▶ [TO DO]:
Nothing outside the lines below from the one containing "wollen. Auch gibt es solche die" through the one containing "hàbits de navegació." is to be printed; print those exactly, ends included, and drop the pictures.

▶ [PROVIDED RECORDS]:
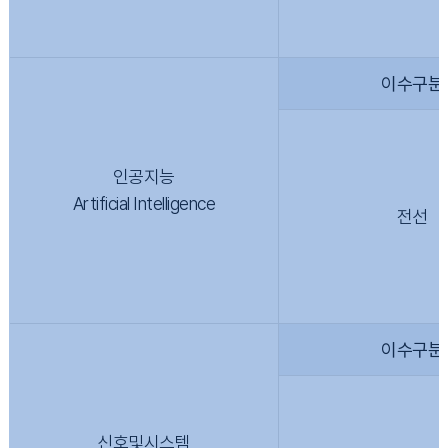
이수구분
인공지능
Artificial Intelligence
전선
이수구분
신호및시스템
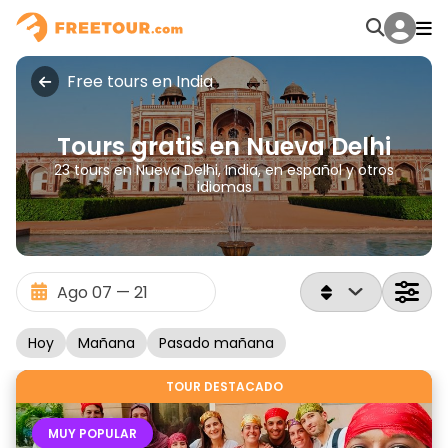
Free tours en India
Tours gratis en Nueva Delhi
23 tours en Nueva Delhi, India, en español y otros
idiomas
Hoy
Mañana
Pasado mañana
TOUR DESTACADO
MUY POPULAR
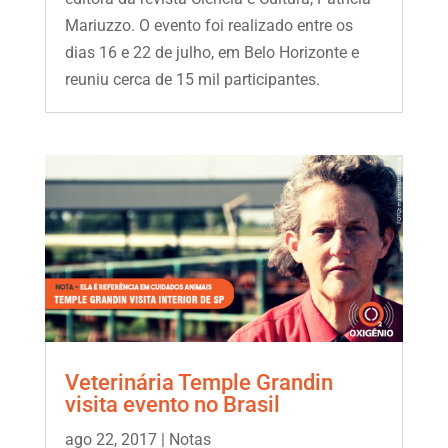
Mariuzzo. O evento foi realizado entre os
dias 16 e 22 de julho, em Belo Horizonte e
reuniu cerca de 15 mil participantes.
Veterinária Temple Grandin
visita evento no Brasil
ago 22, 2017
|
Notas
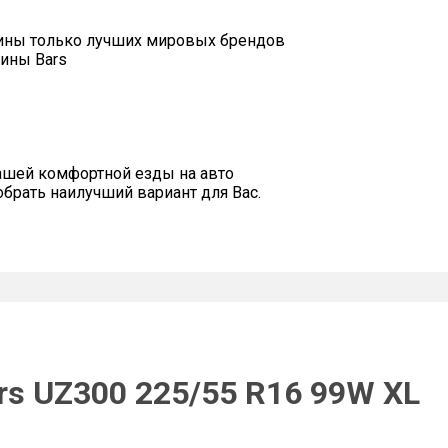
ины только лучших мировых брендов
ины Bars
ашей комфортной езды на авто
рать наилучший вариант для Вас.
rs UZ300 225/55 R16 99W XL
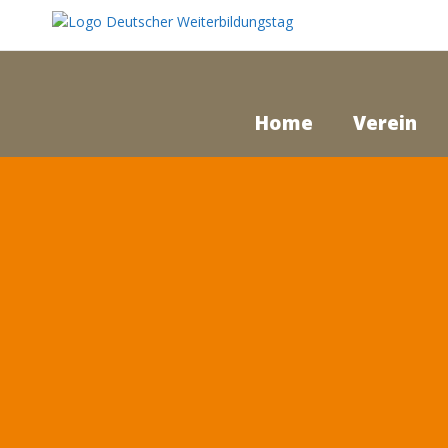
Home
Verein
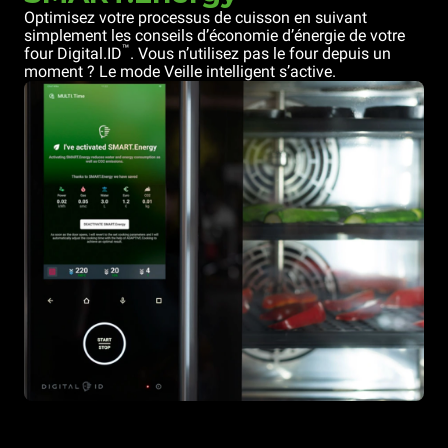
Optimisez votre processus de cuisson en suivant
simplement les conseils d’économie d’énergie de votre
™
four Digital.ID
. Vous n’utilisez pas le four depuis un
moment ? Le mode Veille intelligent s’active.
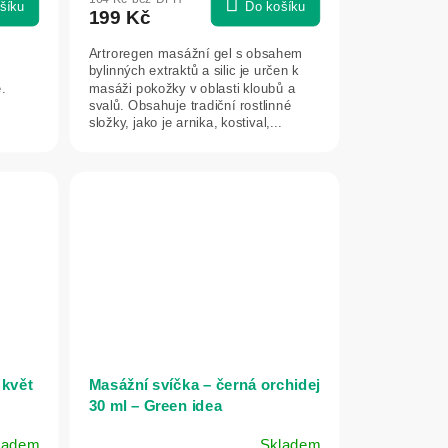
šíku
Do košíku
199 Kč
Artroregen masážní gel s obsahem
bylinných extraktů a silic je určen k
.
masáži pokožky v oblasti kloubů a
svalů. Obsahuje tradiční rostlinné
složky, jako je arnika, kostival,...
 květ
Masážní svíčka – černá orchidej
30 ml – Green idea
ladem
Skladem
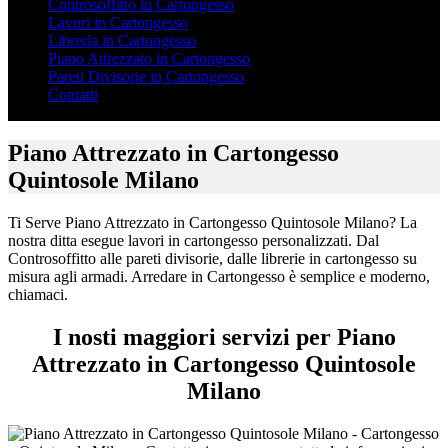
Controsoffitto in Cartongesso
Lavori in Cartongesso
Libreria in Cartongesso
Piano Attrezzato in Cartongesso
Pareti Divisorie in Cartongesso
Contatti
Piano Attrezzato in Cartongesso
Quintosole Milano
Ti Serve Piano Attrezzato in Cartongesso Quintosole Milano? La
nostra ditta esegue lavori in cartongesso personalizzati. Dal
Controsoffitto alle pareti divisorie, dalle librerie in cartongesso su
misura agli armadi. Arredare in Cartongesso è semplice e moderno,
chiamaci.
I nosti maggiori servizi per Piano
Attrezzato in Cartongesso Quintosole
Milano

* * *

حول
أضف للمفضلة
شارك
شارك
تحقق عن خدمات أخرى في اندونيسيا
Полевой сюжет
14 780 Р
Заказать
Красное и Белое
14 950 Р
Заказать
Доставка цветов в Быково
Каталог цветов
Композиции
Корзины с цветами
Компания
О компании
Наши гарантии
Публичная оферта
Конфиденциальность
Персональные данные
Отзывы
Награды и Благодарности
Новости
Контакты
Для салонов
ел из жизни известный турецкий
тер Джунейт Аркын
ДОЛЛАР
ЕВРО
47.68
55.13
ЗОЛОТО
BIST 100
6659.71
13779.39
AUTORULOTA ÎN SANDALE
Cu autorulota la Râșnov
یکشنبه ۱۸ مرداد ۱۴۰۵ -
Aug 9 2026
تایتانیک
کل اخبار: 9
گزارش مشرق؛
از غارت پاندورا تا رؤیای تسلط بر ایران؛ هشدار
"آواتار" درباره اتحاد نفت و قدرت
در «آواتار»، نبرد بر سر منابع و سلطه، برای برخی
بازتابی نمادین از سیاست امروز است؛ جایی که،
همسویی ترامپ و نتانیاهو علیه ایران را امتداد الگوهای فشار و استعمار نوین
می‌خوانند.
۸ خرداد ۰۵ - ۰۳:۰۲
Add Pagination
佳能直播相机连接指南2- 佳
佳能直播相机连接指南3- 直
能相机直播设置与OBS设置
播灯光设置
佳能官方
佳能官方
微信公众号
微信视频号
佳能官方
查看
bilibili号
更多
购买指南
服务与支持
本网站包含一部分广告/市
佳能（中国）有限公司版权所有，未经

--

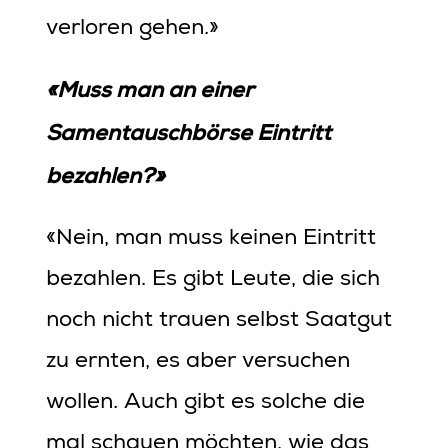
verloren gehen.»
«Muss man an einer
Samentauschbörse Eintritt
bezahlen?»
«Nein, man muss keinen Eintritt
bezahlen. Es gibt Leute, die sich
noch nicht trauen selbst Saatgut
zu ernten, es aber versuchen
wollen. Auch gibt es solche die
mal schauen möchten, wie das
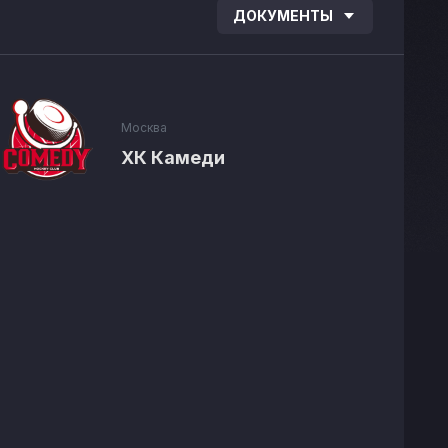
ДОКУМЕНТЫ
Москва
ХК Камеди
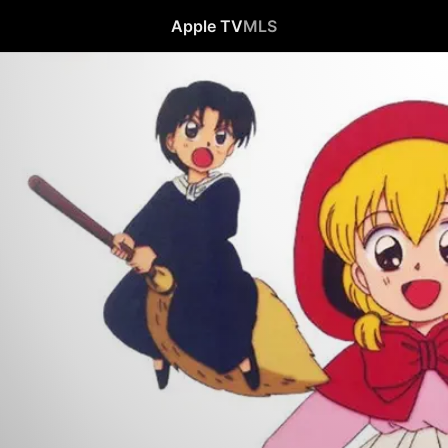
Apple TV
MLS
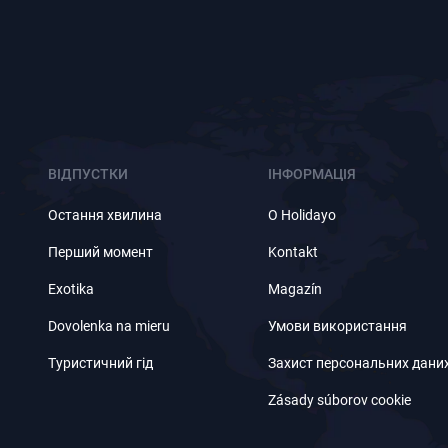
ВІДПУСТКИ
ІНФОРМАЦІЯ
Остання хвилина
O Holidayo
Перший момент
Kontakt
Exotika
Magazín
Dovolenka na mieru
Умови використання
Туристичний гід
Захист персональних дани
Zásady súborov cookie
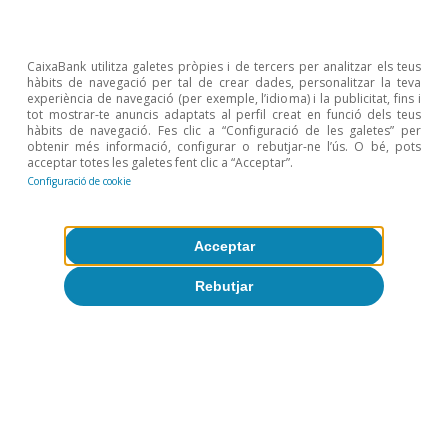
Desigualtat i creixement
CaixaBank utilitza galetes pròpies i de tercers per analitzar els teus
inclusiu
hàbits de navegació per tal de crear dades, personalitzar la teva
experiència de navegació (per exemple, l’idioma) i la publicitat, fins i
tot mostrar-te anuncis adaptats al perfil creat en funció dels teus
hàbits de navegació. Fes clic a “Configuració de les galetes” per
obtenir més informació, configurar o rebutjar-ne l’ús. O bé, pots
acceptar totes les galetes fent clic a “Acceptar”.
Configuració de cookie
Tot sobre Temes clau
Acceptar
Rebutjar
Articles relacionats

▶ [TASK RESULT]:
wollen. Auch gibt es solche die
mal schauen möchten, wie das
ДОКУМЕНТЫ
Москва
ХК Камеди
Apple TV
MLS
ВІДПУСТКИ
ІНФОРМАЦІЯ
Остання хвилина
O Holidayo
Перший момент
Kontakt
Exotika
Magazín
Dovolenka na mieru
Умови використання
Туристичний гід
Захист персональних дани
Zásady súborov cookie
Desigualtat i creixement
CaixaBank utilitza galetes pròpies i de tercers per analitzar els teus
inclusiu
hàbits de navegació per tal de crear dades, personalitzar la teva
experiència de navegació (per exemple, l’idioma) i la publicitat, fins i
tot mostrar-te anuncis adaptats al perfil creat en funció dels teus
hàbits de navegació. Fes clic a “Configuració de les galetes” per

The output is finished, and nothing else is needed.